Astrophysique: deux exoplanètes viables ont été débusquées grâce au télescope Kepler

Une équipe internationale d'astronomes a braqué le télescope spatial américain Kepler sur deux exoplanètes semblables à la Terre. La vie pourrait potentiellement y exister.

19 avr. 2013, 07:33
Une équipe internationale d'astronomes a débusqué deux exoplanètes "Kepler-62 e" et "Kepler-62 f" qui sont les plus similaires à la Terre.

Deux planètes très similaires à la Terre ont été découvertes par une équipe internationale d'astronomes, grâce au télescope spatial américain Kepler. La vie pourrait potentiellement y exister, selon les travaux de ces scientifiques publiés jeudi.

"A partir de ce qu'on peut observer, à savoir leur rayon et la durée de leur orbite autour de leur étoile, ces deux exoplanètes sont les objets les plus similaires à la Terre jamais trouvés", explique Justin Crepp. Cet astrophysicien de l'Université Notre-Dame, est un des co-auteurs de cette découverte publiée dans la revue américaine Science.

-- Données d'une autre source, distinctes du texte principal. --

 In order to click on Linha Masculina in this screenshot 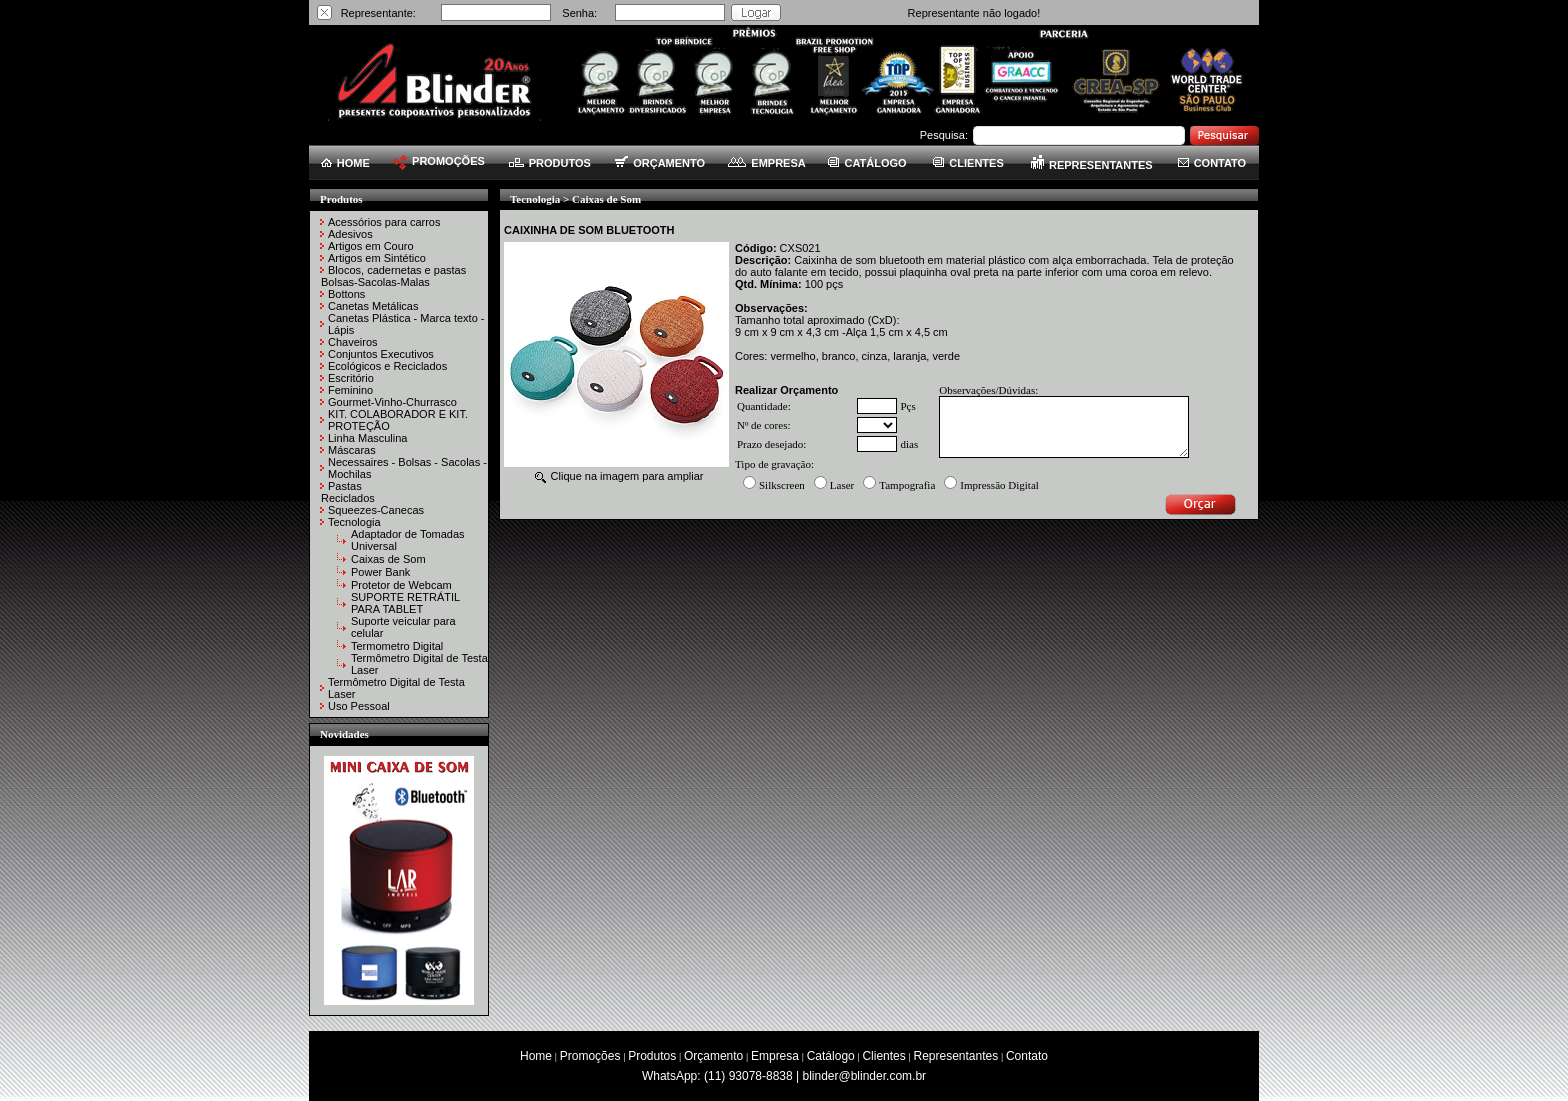 , I will do `click(368, 438)`.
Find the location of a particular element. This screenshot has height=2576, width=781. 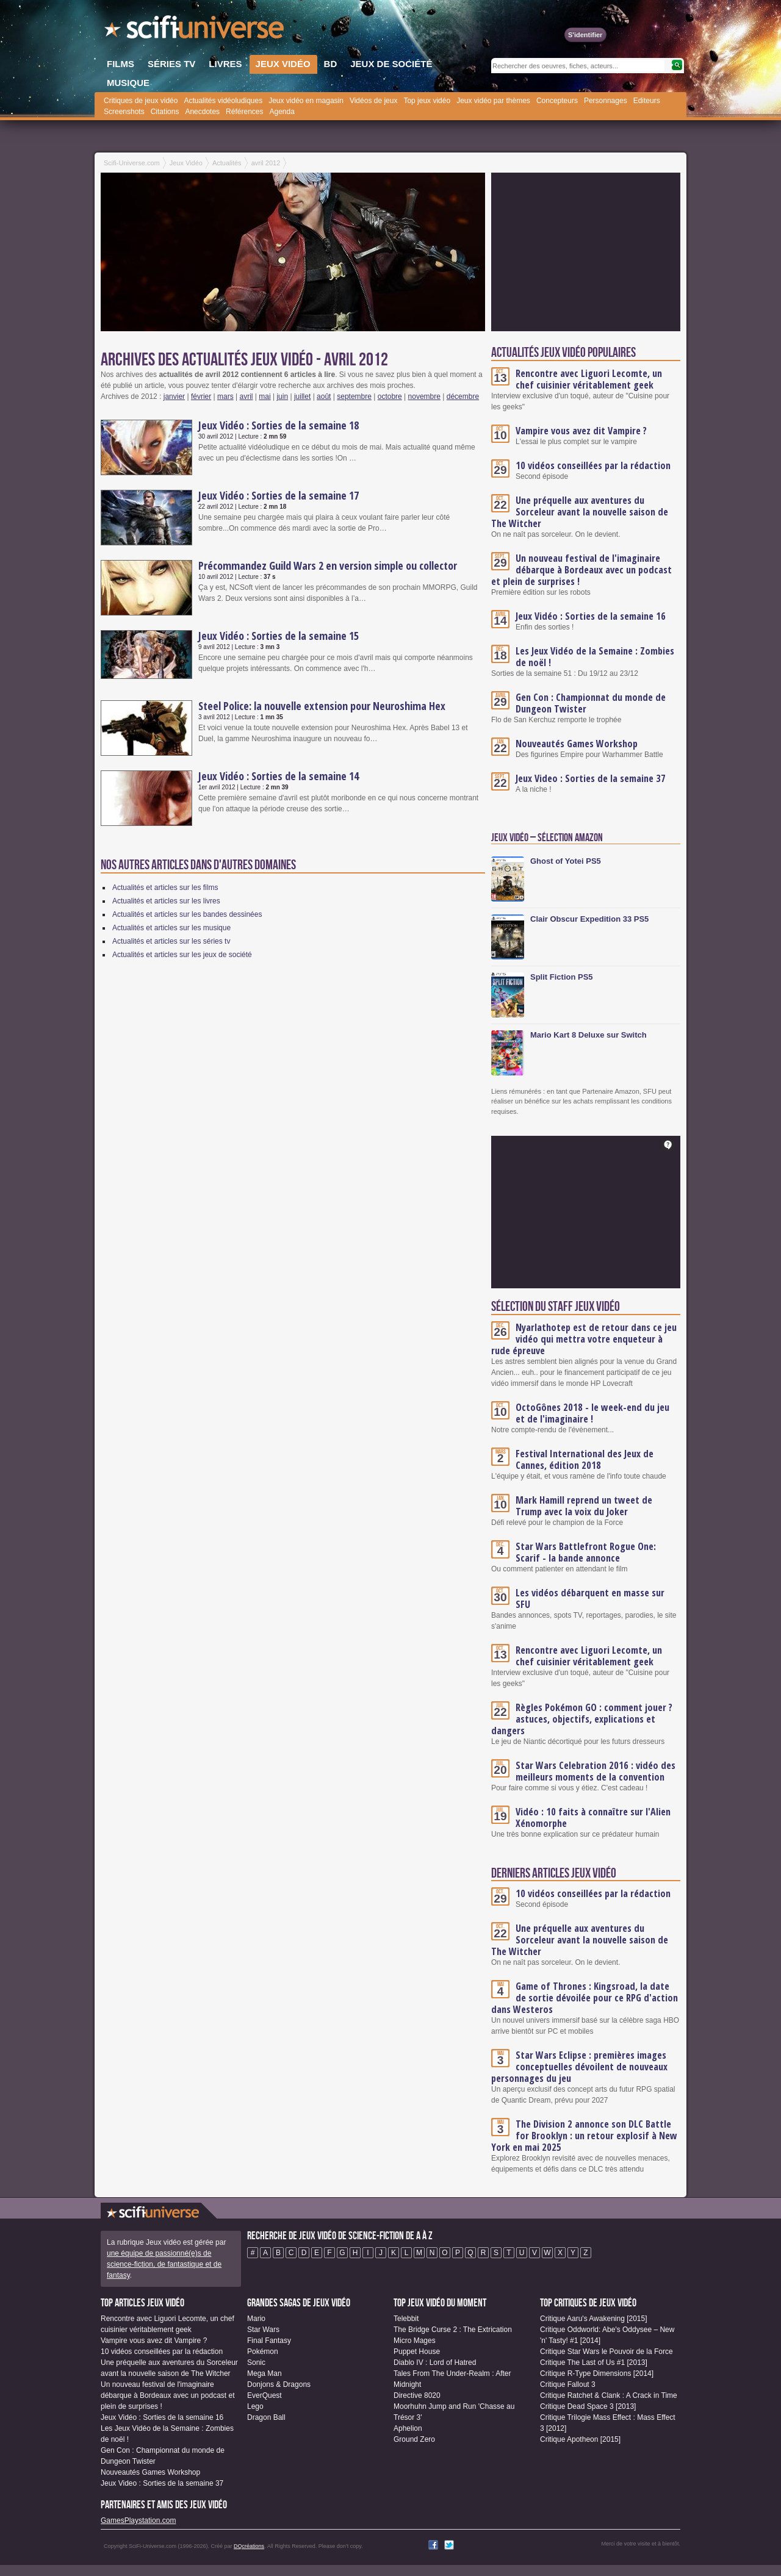 Donjons & Dragons is located at coordinates (279, 2384).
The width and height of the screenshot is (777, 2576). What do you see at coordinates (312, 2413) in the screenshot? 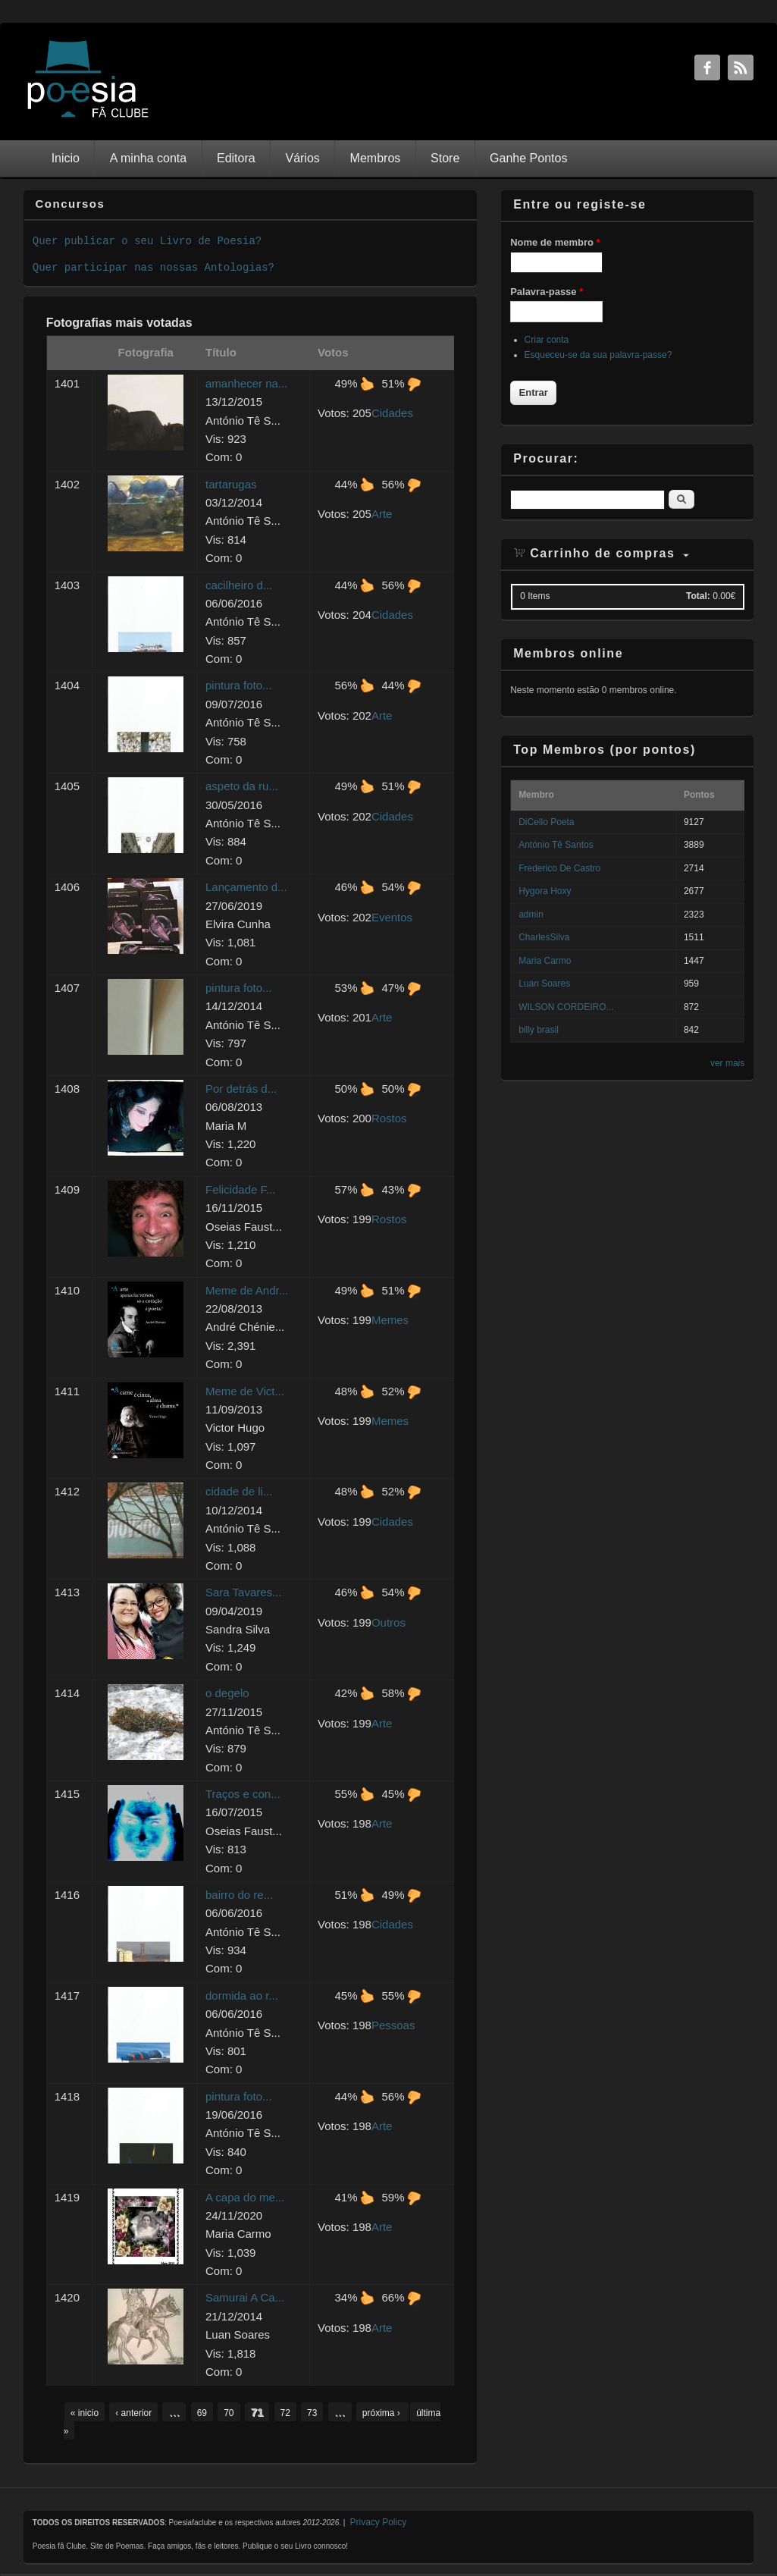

Ces deux planètes baptisées "Kepler-62 e" et "Kepler-62 f" font partie d'un système stellaire de cinq planètes au total avec un rayon de 1,41 et 1,61 fois celui de la Terre respectivement. Elles se trouvent également à une distance habitable de leur étoile, Kepler-62, où la température n'est ni trop chaude ni trop froide pour permettre à l'eau d'exister à l'état liquide, précisent ces astronomes.

Rocheuses ou glacées

Ces deux exoplanètes sont les plus éloignées de l'étoile parmi les cinq planètes du système. Elles reçoivent un rayonnement similaire à celui de Vénus et de Mars par le soleil. Leur taille laisse penser que ces deux exoplanètes sont soit rocheuses comme la Terre ou formée de glace d'eau.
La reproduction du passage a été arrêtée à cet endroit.